Multicenter, Open-Label, Phase I Study of Azacitidine-CHOP for Patients with Nodal T-Cell Lymphoma with T-Follicular Helper Phenotype

Background

The standard initial treatment for nodal T-cell lymphoma involves combination chemotherapy, commonly using the CHOP regimen (cyclophosphamide, doxorubicin, vincristine, and prednisone). In clinical practices worldwide, this chemotherapy is often followed by an autologous hematopoietic stem cell transplant during the first remission, despite the lack of randomized clinical trials supporting this approach. Complete response (CR) rates with CHOP-based chemotherapy range from 30-40%, with limited evidence suggesting significant improvements from modifying the regimen. Previous phase II or III studies have not significantly improved outcomes, potentially due to including various T-cell lymphoma subtypes. This study focuses on follicular helper T-cell (TFH) origin T-cell lymphomas, which are characterized by specific cytogenetic abnormalities affecting epigenetic regulation, DNA methylation, and T-cell receptor signaling. Key mutations include TET2, DNMT3A, IDH2, and RHOA, suggesting hypomethylating agents like 5-azacytidine as potential treatments.

Methods

This single-arm, multicenter, phase I trial investigates azacitidine combined with CHOP chemotherapy in newly diagnosed patients with three TFH origin T-cell lymphoma subtypes: Angioimmunoblastic T-cell lymphoma (AITL), Follicular T-cell lymphoma (FTCL), and Peripheral T-cell lymphomas, not otherwise specified with a TFH phenotype (PTCL-TFH). Patients receive six cycles of CHOP (cyclophosphamide 750 mg/m², doxorubicin 50 mg/m², vincristine 1.4 mg/m² [max 2 mg], prednisolone 100 mg PO) every three weeks. Azacitidine is administered subcutaneously on days -2, -1, and 1 of each cycle. Phase I evaluates four azacitidine dosage levels (50 mg/m², 75 mg/m², 100 mg/m², and 125 mg/m²) using the Bayesian Optimal Interval (BOIN) design to determine the maximum tolerated dose (MTD), with a target dose-limiting toxicity (DLT) rate of 25%. At each dosage level, the cohort size starts with three individuals. To minimize inappropriate dosage decisions, if the observed Dose-Limiting Toxicity (DLT) at that level is 0.197 or less (≤ 0.197), the dosage will be increased to the next higher level. If the observed DLT is greater than 0.298 (> 0.298), the dosage will be reduced to the lower level. If the DLT is between 0.197 and 0.298, the current dosage level will be maintained.
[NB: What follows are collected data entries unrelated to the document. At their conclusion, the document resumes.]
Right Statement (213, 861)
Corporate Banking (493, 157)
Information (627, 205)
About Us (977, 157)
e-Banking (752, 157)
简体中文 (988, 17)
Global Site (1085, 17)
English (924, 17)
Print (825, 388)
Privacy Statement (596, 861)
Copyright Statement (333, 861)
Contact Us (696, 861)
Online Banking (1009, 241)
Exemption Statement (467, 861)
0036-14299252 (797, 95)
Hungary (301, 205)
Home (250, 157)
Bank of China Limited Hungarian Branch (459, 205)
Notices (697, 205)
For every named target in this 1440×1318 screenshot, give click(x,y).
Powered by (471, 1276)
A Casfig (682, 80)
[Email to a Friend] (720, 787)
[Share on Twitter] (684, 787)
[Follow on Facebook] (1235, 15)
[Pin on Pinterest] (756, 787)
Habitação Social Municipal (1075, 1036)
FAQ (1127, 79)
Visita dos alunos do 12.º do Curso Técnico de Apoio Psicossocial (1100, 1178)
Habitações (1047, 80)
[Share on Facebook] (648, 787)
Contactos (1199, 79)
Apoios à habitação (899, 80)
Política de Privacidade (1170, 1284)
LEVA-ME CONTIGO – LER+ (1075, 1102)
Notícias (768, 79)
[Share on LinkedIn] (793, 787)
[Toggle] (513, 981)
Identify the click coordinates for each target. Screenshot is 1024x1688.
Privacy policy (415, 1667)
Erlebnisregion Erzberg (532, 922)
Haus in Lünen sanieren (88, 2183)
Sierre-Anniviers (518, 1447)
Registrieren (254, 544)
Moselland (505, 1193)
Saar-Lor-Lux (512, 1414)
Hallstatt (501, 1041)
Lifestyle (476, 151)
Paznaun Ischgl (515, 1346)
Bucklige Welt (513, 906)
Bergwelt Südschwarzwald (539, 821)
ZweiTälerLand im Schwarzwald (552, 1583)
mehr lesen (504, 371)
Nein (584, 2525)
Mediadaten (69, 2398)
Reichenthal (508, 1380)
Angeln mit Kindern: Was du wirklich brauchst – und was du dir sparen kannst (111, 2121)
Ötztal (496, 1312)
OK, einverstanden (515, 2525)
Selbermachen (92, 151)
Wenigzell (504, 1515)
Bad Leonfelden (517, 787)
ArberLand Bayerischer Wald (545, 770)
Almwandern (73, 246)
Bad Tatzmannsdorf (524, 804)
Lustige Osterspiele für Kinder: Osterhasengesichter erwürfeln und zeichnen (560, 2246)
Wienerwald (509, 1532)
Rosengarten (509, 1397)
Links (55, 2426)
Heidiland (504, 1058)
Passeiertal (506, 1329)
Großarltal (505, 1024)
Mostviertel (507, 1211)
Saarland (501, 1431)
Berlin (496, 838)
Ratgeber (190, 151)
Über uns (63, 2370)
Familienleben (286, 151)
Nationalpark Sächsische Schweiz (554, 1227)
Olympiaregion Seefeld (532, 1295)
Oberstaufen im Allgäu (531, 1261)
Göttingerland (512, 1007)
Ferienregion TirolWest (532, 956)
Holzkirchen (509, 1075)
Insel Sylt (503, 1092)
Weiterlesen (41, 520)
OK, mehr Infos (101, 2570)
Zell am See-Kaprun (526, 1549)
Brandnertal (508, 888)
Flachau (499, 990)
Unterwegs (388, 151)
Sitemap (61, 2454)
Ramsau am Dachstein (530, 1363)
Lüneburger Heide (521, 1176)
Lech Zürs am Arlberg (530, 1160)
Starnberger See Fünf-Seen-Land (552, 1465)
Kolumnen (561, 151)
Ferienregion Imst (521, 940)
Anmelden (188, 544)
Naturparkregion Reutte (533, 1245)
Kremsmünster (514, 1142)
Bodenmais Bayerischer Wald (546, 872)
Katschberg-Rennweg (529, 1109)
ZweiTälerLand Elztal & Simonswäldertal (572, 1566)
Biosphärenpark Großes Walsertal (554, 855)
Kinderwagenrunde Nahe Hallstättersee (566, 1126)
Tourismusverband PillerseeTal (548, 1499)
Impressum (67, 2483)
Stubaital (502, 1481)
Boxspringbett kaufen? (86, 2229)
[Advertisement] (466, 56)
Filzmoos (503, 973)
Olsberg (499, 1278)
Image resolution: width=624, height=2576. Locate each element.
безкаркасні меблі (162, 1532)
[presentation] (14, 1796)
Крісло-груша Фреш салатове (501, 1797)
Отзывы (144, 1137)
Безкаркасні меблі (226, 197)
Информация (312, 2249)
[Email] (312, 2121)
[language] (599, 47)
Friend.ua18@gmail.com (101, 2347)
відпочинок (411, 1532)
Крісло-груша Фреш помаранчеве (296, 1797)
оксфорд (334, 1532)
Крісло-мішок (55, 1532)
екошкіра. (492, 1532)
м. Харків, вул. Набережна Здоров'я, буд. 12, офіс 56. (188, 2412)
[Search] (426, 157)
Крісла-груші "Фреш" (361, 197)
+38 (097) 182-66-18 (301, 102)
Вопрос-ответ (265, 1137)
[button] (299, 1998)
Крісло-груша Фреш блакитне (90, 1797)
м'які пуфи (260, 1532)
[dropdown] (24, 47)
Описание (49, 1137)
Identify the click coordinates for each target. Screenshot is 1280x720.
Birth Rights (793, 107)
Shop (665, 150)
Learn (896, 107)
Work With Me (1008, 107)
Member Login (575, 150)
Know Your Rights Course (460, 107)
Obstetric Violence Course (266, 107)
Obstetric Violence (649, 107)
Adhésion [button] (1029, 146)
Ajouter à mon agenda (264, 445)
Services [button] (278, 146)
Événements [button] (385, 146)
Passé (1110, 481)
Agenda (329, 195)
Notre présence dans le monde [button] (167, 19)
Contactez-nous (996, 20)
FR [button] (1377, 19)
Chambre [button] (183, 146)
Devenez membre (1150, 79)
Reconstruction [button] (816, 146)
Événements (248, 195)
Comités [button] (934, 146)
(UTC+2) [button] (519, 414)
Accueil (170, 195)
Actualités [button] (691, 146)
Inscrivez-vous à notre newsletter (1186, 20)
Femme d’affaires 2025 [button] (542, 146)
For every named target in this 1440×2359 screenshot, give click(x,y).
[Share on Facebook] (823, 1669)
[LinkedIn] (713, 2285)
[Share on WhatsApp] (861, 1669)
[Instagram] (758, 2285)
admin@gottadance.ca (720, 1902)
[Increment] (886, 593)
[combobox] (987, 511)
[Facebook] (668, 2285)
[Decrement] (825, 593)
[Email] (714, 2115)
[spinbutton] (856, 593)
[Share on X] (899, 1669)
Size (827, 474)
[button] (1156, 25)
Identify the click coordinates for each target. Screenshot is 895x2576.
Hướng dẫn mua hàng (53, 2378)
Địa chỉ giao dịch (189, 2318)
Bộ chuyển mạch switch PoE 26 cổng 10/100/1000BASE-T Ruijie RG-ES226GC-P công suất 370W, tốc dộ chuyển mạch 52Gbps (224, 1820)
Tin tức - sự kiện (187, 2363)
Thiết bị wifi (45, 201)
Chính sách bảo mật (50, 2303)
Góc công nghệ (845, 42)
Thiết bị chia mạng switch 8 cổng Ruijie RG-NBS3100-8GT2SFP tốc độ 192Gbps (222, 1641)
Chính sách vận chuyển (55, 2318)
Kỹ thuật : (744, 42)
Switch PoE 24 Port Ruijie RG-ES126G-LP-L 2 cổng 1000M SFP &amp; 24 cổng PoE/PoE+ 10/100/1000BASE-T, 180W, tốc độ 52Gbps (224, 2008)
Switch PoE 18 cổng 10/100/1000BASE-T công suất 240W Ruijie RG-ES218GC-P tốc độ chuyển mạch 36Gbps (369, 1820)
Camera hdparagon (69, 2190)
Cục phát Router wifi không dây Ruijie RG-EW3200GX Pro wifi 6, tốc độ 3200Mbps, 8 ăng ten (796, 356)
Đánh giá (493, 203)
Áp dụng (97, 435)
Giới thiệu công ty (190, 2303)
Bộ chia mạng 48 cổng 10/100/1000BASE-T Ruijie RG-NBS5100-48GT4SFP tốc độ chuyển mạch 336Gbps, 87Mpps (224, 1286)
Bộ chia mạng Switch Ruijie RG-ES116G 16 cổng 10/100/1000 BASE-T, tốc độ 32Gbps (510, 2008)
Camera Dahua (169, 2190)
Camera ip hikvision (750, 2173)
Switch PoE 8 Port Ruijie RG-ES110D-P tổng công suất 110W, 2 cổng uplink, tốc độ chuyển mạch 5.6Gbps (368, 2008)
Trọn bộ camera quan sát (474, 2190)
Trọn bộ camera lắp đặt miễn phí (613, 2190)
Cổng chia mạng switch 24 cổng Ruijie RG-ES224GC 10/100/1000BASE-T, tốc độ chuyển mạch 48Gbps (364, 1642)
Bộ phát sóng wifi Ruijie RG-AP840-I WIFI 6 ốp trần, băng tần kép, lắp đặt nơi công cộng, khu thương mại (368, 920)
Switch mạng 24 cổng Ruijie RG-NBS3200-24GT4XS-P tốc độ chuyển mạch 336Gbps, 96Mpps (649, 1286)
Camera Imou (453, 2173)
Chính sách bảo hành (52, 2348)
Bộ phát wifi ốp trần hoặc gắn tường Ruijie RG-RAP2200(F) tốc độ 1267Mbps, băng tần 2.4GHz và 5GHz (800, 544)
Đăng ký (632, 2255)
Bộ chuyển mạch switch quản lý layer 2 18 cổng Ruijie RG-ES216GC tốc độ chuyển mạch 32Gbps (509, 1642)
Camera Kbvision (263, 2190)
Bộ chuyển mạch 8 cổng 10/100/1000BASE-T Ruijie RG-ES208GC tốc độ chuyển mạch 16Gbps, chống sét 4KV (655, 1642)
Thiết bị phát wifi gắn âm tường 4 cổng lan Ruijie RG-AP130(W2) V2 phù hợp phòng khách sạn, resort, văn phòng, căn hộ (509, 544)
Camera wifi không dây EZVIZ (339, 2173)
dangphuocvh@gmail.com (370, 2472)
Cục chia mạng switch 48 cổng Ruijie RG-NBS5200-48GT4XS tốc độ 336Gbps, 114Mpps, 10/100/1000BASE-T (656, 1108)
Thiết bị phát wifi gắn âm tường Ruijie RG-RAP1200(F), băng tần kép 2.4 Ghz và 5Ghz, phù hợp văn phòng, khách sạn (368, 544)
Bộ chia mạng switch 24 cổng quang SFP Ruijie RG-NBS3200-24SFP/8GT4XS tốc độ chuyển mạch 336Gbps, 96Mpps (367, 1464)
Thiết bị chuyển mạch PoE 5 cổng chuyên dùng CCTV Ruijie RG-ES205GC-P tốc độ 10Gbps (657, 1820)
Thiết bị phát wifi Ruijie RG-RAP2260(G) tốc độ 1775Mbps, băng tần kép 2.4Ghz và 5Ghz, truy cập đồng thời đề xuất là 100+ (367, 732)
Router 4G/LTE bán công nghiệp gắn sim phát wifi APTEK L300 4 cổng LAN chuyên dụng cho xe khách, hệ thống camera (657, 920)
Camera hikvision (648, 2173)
Patients in phase I receive maintenance azacitidine (75 mg/m²) subcutaneously on days 1-5 every four weeks for 12 cycles.

Results

As of the analysis, 16 patients (nine male, seven female; median age 67, range 46-82) were enrolled, with diagnoses including AITL (n = 8), PTCL-TFH (n = 7), and FTCL (n = 1). Most patients had stage III/IV disease (n = 13) and ECOG performance grade 0 (n = 8). Dose level 1 completed treatment without DLT, while dose levels 2 and 3 involved seven and eight patients, respectively. Two patients at dose level 3 experienced DLT, leading to dose reductions in azacitidine and other CHOP components. Six patients experienced grade 4 neutropenia, while grade 3 toxicities included neutropenia, febrile neutropenia, thrombocytopenia, anemia, anorexia, deep vein thrombosis, AST/ALT increase, and sepsis. There were no treatment-related mortalities or discontinuations due to severe toxicities. Non-hematologic grade 1/2 toxicities were common, including constipation, nausea, weight loss, diarrhea, injection site reactions, and peripheral neuropathy. Of the 13 patients evaluated for response, 11 showed a response including complete response (n = 9) and partial response (n = 2). All responders continued maintenance therapy, with the phase 2 dose for azacitidine set at level 3.

Conclusions

This study is the first to establish the dosage of subcutaneous azacitidine combined with CHOP for newly diagnosed nodal TFH-origin T-cell lymphomas. The addition of azacitidine at 75 and 100 mg/m² on days -2, -1, and 1 to CHOP was feasible and effective, with manageable toxicity profiles. A phase II study will be conducted using the recommended phase II dose (RP2D) from phase I, with the primary endpoint being the complete response (CR) rate. Using Simon's Minimax two-stage design, the phase II study will test a null hypothesis CR rate of 40% against a target CR rate of 60%, with a significance level of 0.05 and 80% power. Including a 5% dropout rate, the total target enrollment is 41 patients, incorporating those from phase I receiving the RP2D.